ALBANY, N.Y. (NEWS10) — There have been more than 6,400 COVID-19 deaths in New York nursing homes. State lawmakers are now looking into what went on and how to prevent such a tragedy in the future. 

Monday, was the state’s first legislative hearing on the coronavirus and residential health care facilities.

“[We] want to make sure that we save lives and by changing policy we might be able to do that, and that is what these hearings are all about,” said NYS Senator Gustavo Rivera.

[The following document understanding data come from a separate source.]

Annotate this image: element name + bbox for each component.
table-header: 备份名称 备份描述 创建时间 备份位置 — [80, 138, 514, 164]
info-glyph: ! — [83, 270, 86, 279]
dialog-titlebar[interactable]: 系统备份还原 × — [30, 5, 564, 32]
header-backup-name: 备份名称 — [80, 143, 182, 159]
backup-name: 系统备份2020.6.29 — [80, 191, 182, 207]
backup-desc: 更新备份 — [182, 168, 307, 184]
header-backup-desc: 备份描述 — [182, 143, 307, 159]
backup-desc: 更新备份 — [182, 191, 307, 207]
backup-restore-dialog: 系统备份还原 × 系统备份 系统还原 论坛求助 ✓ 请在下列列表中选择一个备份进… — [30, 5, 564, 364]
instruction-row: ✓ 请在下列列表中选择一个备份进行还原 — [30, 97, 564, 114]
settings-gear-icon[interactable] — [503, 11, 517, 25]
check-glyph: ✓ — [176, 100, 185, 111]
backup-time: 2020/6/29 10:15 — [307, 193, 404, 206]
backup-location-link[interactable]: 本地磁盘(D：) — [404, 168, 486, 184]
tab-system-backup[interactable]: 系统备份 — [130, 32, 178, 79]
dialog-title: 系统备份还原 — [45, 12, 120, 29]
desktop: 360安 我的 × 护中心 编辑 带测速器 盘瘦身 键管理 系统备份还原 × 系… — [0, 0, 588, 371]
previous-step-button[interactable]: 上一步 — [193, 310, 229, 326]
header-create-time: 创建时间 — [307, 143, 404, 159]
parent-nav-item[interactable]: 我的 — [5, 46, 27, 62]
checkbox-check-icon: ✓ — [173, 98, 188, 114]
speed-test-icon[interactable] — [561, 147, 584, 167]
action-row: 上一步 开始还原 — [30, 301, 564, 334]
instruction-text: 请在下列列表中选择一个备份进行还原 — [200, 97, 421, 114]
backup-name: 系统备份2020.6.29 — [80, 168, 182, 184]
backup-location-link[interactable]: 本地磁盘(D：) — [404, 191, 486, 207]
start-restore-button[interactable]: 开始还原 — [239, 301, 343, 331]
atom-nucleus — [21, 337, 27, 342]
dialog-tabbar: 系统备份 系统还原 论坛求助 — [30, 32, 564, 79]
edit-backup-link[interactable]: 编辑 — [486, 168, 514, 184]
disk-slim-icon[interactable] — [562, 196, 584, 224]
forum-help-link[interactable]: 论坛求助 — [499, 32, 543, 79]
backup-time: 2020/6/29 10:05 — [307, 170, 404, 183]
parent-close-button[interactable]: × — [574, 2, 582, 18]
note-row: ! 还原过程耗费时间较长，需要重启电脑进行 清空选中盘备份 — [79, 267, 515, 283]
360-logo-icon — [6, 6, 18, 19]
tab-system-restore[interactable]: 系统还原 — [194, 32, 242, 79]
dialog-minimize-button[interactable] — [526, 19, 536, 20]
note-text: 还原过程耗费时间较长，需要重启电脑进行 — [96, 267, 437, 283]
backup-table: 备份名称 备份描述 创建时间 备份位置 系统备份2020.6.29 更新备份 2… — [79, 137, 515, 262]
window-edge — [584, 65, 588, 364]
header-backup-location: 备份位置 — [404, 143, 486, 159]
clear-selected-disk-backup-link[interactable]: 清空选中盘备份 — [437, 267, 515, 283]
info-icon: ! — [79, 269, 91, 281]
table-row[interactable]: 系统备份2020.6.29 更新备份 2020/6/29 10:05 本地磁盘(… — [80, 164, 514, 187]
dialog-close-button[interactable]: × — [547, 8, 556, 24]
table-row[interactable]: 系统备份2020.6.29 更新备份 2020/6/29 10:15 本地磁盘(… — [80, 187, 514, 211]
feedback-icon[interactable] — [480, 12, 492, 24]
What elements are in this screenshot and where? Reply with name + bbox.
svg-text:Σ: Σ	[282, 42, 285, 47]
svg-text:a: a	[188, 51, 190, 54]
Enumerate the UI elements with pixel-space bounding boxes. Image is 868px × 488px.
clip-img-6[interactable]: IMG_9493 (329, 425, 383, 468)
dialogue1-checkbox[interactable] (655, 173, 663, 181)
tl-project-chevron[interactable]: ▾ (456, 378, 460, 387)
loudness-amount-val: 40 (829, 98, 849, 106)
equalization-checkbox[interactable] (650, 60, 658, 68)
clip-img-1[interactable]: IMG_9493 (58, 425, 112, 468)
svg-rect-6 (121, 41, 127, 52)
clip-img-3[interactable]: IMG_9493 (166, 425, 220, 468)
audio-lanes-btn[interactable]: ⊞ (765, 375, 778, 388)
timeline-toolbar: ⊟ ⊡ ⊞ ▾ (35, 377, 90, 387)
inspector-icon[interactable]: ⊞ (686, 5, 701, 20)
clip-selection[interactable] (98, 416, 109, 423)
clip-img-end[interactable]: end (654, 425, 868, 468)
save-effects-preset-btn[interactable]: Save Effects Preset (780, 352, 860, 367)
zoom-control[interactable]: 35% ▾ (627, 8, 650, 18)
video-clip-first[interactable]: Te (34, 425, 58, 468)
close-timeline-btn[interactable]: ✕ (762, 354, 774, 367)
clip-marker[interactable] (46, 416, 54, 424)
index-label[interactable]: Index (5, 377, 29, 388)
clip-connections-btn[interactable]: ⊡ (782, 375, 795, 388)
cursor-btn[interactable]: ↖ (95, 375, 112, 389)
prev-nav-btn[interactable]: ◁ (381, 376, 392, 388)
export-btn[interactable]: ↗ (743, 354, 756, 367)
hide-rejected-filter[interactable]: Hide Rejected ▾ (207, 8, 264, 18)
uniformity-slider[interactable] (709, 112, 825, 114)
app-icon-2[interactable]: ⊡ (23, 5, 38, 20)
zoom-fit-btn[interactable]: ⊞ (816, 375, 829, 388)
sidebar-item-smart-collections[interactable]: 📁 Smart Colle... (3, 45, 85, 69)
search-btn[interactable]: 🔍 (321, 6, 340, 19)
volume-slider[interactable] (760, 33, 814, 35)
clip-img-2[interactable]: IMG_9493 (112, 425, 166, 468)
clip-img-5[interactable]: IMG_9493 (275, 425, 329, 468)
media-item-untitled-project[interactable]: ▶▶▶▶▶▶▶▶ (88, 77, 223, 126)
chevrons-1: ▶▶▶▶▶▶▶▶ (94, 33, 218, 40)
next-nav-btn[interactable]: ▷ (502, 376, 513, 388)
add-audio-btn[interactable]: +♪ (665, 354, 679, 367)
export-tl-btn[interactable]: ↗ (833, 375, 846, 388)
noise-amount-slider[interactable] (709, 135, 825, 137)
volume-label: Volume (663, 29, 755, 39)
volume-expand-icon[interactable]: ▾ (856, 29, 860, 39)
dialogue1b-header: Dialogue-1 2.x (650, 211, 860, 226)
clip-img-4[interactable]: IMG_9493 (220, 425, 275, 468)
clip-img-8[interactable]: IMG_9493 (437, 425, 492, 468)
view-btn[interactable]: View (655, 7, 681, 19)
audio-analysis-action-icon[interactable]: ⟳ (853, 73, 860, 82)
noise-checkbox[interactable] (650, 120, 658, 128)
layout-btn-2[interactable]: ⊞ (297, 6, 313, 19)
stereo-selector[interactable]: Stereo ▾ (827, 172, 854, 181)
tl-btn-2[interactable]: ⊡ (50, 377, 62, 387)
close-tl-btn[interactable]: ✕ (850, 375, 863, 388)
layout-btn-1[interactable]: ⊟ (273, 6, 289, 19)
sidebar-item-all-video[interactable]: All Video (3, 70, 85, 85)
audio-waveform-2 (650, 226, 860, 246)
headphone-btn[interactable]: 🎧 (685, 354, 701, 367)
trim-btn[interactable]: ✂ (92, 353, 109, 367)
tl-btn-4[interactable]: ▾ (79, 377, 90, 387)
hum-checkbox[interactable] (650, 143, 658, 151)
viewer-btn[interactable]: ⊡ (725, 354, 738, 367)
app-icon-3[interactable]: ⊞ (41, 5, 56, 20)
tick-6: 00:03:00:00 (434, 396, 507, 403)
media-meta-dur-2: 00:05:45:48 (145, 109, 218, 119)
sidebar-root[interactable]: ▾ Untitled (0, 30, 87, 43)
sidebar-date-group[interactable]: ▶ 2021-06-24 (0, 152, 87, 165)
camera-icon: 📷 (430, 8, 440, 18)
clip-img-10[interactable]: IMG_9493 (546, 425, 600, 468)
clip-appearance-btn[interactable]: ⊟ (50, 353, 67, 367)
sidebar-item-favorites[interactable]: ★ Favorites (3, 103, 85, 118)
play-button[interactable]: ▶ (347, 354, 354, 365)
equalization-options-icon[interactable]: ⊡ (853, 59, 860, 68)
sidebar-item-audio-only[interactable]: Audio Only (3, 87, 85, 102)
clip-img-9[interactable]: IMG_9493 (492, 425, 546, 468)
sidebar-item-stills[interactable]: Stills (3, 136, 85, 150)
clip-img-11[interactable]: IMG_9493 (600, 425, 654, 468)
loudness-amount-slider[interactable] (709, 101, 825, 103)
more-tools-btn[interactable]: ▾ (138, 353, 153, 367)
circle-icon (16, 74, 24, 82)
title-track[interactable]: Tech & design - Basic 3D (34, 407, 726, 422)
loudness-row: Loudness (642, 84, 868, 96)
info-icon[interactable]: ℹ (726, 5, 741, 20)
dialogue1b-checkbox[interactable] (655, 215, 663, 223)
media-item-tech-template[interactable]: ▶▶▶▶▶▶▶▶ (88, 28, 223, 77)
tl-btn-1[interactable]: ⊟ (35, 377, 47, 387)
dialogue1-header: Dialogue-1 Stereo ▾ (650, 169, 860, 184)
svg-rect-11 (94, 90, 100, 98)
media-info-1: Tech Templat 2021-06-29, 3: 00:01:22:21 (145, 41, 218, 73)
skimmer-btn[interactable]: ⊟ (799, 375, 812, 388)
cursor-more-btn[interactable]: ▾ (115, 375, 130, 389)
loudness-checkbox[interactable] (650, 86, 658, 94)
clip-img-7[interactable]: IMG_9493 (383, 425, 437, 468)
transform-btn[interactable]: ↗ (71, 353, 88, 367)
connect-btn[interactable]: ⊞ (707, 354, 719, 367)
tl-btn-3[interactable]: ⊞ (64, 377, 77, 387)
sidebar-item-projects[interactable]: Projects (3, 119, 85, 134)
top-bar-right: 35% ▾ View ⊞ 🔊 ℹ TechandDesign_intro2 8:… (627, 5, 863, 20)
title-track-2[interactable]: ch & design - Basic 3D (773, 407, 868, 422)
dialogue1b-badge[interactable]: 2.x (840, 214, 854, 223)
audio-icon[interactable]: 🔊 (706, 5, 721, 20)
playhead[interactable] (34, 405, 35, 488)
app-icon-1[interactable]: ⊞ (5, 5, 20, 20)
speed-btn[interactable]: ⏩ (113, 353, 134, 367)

A large portion of Monday’s hearing was focused on the New York State Department of Health Commissioner’s testimony and the Q&A that followed from lawmakers on both sides of the aisle. 

Some of the discussion was on the state’s March order requiring nursing homes to re-admit COVID positive patients. There were also questions raised about how COVID deaths are counted.

“As it stands, someone who’s in a nursing home as a resident gets infected in their nursing home, but loses their life in a hospital or elsewhere is not counted as a COVID nursing home death. So, first, how many other states similarly do not count the aforementioned as a nursing home death?” asked Senator James Skoufis.

“I can’t give you the answer on the number of states. I know that the data that’s coming into the CDC, and I’ve spoken to the CDC many times is quite fragmented regarding different states,” said NYS DOH Commissioner Howard Zucker.

Senator Skoufis believes New York’s counting method “misrepresents the true scale of this crisis” in nursing homes. Commissioner Zucker was not able to provide the number of nursing home residents who have died as a result of COVID in hospitals at this time saying he needs to make sure he has an accurate number. Zucker was also asked about nursing home visitations. 

“Nursing homes have an incredibly high bar of 28 days without a positive test before people are allowed to visit. Have you considered models like Massachusetts allowing outdoor visitation?” said NYS Senator Rachel May.

“I recognize there’s some discussions about outside visitation. We are looking at all options out there, but the last thing I want to do is create a situation where we have a surge in the number of cases here,” said Commissioner Zucker.

The legislature is holding another virtual hearing on COVID-19 and nursing homes on Monday, August 10.